###Big Data Analytics - Assignment 1 : Data Collection and Persistence This project is the first assignment of Big Data Analytics course in NTUST CSIE department.
- Name: 羅智晟
- Student ID: M10415010
#Using the Logstash to get data from Twitter, and output to Elasticseach and JSON file
This project is using the Logstash to get data from Twitter. It tracks the Twitter Streaming API for keywords and directly indexes the documents in Elasticsearch and output the JSON file at the same time.
##Data Source The data source is from the Twitter Streaming API.
##Topic The topic is Panama Papers.
##Search Keywords
- "#panamapapers"
- "panamapapers"
- "panama paper"
- "the panama paper"
##Data Format The data set is using the JSON format.
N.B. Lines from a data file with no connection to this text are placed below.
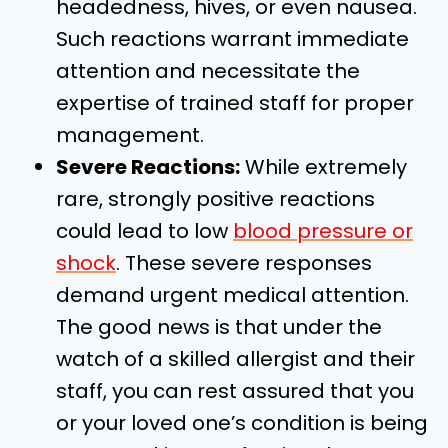
headedness, hives, or even nausea.
Such reactions warrant immediate
attention and necessitate the
expertise of trained staff for proper
management.
Severe Reactions:
While extremely
rare, strongly positive reactions
could lead to low
blood pressure or
shock
. These severe responses
demand urgent medical attention.
The good news is that under the
watch of a skilled allergist and their
staff, you can rest assured that you
or your loved one’s condition is being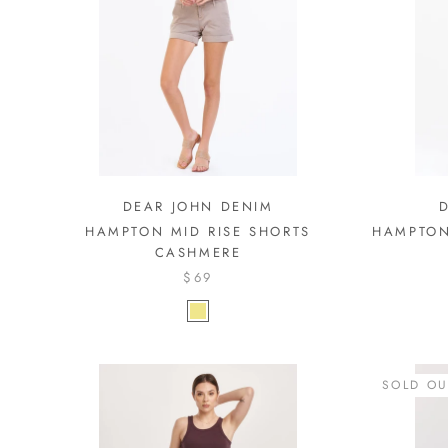
DEAR JOHN DENIM
HAMPTON MID RISE SHORTS
HAMPTON
CASHMERE
$69
SOLD OU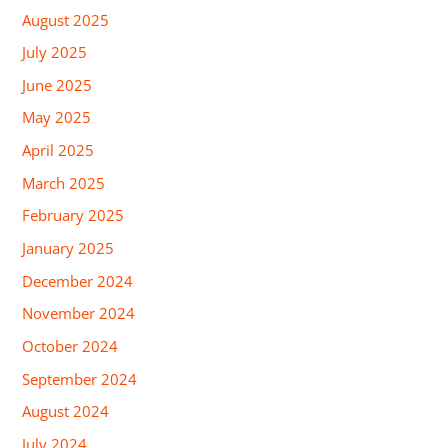
August 2025
July 2025
June 2025
May 2025
April 2025
March 2025
February 2025
January 2025
December 2024
November 2024
October 2024
September 2024
August 2024
July 2024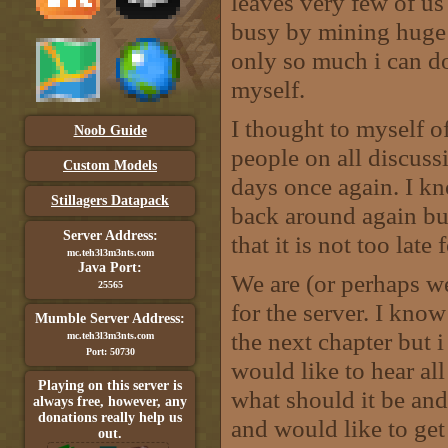
leaves very few of us
busy by mining huge ar
only so much i can do
myself.
I thought to myself o
Noob Guide
people on all discuss
Custom Models
days once again. I k
Stillagers Datapack
back around again but 
Server Address:
that it is not too late 
mc.teh3l3m3nts.com
Java Port:
We are (or perhaps w
25565
for the server. I kno
Mumble Server Address:
the next chapter but i
mc.teh3l3m3nts.com
Port: 50730
would like to hear al
Playing on this server is
what should it be and 
always free, however, any
donations really help us
and would like to get
out.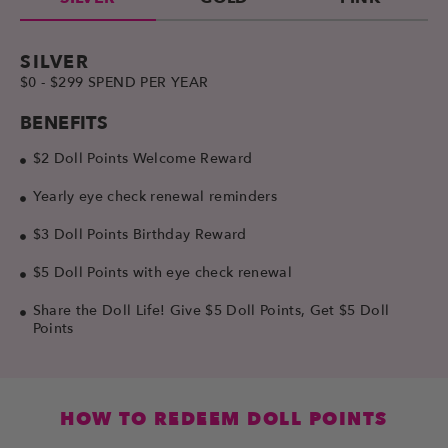
SILVER
$0 - $299 SPEND PER YEAR
BENEFITS
$2 Doll Points Welcome Reward
Yearly eye check renewal reminders
$3 Doll Points Birthday Reward
$5 Doll Points with eye check renewal
Share the Doll Life! Give $5 Doll Points, Get $5 Doll
Points
HOW TO REDEEM DOLL POINTS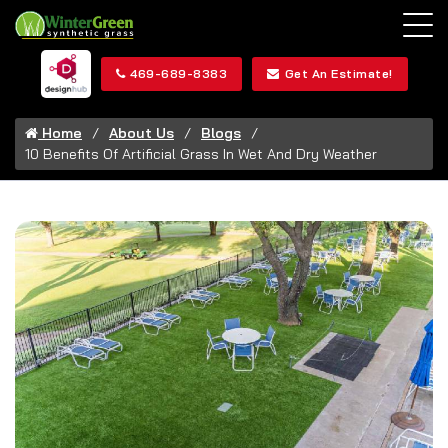
469-689-8383
Get An Estimate!
Home
About Us
Blogs
10 Benefits Of Artificial Grass In Wet And Dry Weather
##Dataset Size The total data size is 2.1 GB.
##JSON Schema
Field | Type | Description |
---|---|---|
created_at | String | UTC time when this Tweet was created. |
id | Int64 | The integer representation of the unique identifier for this Tweet. |
id_str | String | The string representation of the unique identifier for this Tweet. |
text | String | The actual UTF-8 text of the status update. |
source | String | Utility used to post the Tweet, as an HTML-formatted string. Tweets from the Twitter website have a source value of web. |
truncated | Boolean | Indicates whether the value of the text parameter was truncated. |
in_reply_to_status_id | Int64 | Nullable. If the represented Tweet is a reply, this field will contain the integer representation of the original Tweet’s ID. |
in_reply_to_status_id_str | String | Nullable. If the represented Tweet is a reply, this field will contain the string representation of the original Tweet’s ID. |
in_reply_to_user_id | Int64 | Nullable. If the represented Tweet is a reply, this field will contain the integer representation of the original Tweet’s author ID. |
in_reply_to_user_id_str | String | Nullable. If the represented Tweet is a reply, this field will contain the string representation of the original Tweet’s author ID. |
in_reply_to_screen_name | String | Nullable. If the represented Tweet is a reply, this field will contain the screen name of the original Tweet’s author. |
user | Users | The user who posted this Tweet. More details. |
geo | Object | Deprecated. Nullable. Use the “coordinates” field instead. |
coordinates | Coordinates | Nullable. Represents the geographic location of this Tweet as reported by the user or client application. More details. |
place | Places | Places Nullable. When present, indicates that the tweet is associated (but not necessarily originating from) a Place. More details. |
contributors | Collection of Contributors | Nullable. An collection of brief user objects (usually only one) indicating users who contributed to the authorship of the tweet, on behalf of the official tweet author. |
retweeted_status | Tweet | Users can amplify the broadcast of tweets authored by other users by retweeting. Retweets can be distinguished from typical Tweets by the existence of a retweeted_status attribute. This attribute contains a representation of the original Tweet that was retweeted. |
retweet_count | Int | Number of times this Tweet has been retweeted. |
favorite_count | Integer | Nullable. Indicates approximately how many times this Tweet has been “liked” by Twitter users. |
entities | Entities | Entities which have been parsed out of the text of the Tweet. More details. |
favorited | Boolean | Nullable. Perspectival. Indicates whether this Tweet has been liked by the authenticating user. |
retweeted | Boolean | Perspectival. Indicates whether this Tweet has been retweeted by the authenticating user. |
possibly_sensitive | Boolean | Nullable. This field only surfaces when a tweet contains a link. The meaning of the field doesn’t pertain to the tweet content itself, but instead it is an indicator that the URL contained in the tweet may contain content or media identified as sensitive content. |
filter_level | String | Indicates the maximum value of the filter_level parameter which may be used and still stream this Tweet. So a value of medium will be streamed on none, low, and medium streams. |
lang | String | Nullable. When present, indicates a BCP 47 language identifier corresponding to the machine-detected language of the Tweet text, or “und” if no language could be detected. |
Reference from Twitter Developer Document.
##Environment
- [Logstash 2.3.1] (https://www.elastic.co/products/logstash)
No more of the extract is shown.